I am using statsmodels.tsa.holtwinters ExponentialSmoothing to fit the model to a time series. I am performing grid search for parameters of trend, seasonal, and damped_trend. The rest of the parameters are estimated by the model. Because I noticed some odd behavior (as described here), I then re-use the same set of grid-search and estimated parameters to initialize the model for the same data and print the first and second set of fitted values. This second set of forecasted values is nearly identical to the first set for all 8 combinations of grid-search parameters, except one, where it does not look anything like the initial fit. I would like to understand why this is happening?

The model and its output are specified as below:

model = ExponentialSmoothing(
        df_train['y'],
        trend=config['trend'],
        seasonal=config['seasonal'],
        damped_trend=config['damped_trend'],
        initialization_method='estimated'
    ).fit()
print("Model parameters: ", config,'\n',model.params)  
#creating output dataset
proj_act = pd.DataFrame(model.fittedvalues, columns=["HWES"])
proj_forecast = pd.DataFrame(model.forecast(steps=val_period), columns=["HWES"])
proj = pd.concat([proj_act, proj_forecast])
df = df.reset_index().merge(proj.reset_index().rename(columns={"index":"ds"}), how="outer", on="ds")
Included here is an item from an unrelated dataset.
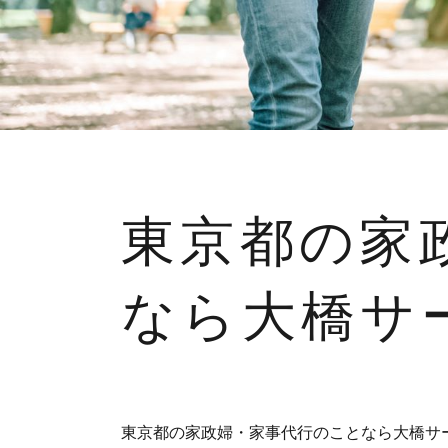
東京都の家
なら大橋サ
東京都の家政婦・家事代行のことなら大橋サ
The re-initialization looks like this:

model2 = ExponentialSmoothing(
        df_train['y'],
        trend=config['trend'],
        seasonal=config['seasonal'],
        damped_trend=config['damped_trend'],
        initialization_method='known',
        use_boxcox=model.params.get('use_boxcox'),
        initial_level=model.params.get('initial_level'),
        initial_trend=model.params.get('initial_trend'),
        initial_seasonal=model.params.get('initial_seasons')
    ).fit(
        smoothing_level=model.params.get('smoothing_level'),
        smoothing_trend=model.params.get('smoothing_trend'),
        smoothing_seasonal=model.params.get('smoothing_seasonal'),
        damping_trend = model.params.get('damping_trend'),
        remove_bias = model.params.get('remove_bias')
    )
#adding to the output dataset and printing
proj_act2 = pd.DataFrame(model2.fittedvalues, columns=["HWES"])
proj_forecast2 = pd.DataFrame(model2.forecast(steps=val_period), columns=["HWES"])
proj2 = pd.concat([proj_act2, proj_forecast2])    
print(df.reset_index().merge(proj2.reset_index().rename(columns={"index":"ds"}), how="outer", on="ds"))
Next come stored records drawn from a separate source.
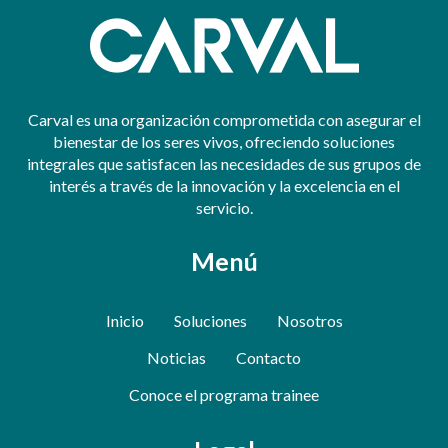
Carval es una organización comprometida con asegurar el
bienestar de los seres vivos, ofreciendo soluciones
integrales que satisfacen las necesidades de sus grupos de
interés a través de la innovación y la excelencia en el
servicio.
Menú
Inicio
Soluciones
Nosotros
Noticias
Contacto
Conoce el programa trainee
The discrepancy in the two forecasts occurs at this parameter setting:

Printing model parameters: Model parameters:
{'damped_trend': False, 'seasonal': 'Add', 'trend': 'Mul'} {'smoothing_level': 0.1817857142857143, 'smoothing_trend': 9.999999999999999e-05, 'smoothing_seasonal': 0.12587912087912087, 'damping_trend': nan, 'initial_level': 4670610.211111108, 'initial_trend': 1.0019498382292253, 'initial_seasons': array([ -55119.00260417, -14312.9921875 , 164648.39322917, -143115.60677083, 137116.09114583, -54149.2734375 , 57126.3828125 , 26319.55989583, -300643.45052083, 131789.84114583, -75055.81510417, 125395.87239583]), 'use_boxcox': False, 'lamda': None, 'remove_bias': False}

Printing intialization parameters: {'Ini_trend': 1.0019498382292253, 'Ini_season': array([ -55119.00260417, -14312.9921875 , 164648.39322917, -143115.60677083, 137116.09114583, -54149.2734375 , 57126.3828125 , 26319.55989583, -300643.45052083, 131789.84114583, -75055.81510417, 125395.87239583]), 'Ini_level': 4670610.211111108, 'Trend': 'Mul', 'Seasonality': 'Add', 'Damped': False, 'Alpha': 0.1817857142857143, 'Beta': 9.999999999999999e-05, 'Gamma': 0.12587912087912087, 'Phi': nan, 'Error_Percent_Weighted_Mean_Val': 1.8787153394783243, 'BIC': 2365.7625492513066}

Output: A dataframe with the original forecast in HW_x column and the re-initialized model forecast in HW_y column. The error column is the % difference of the original forecast from the actuals.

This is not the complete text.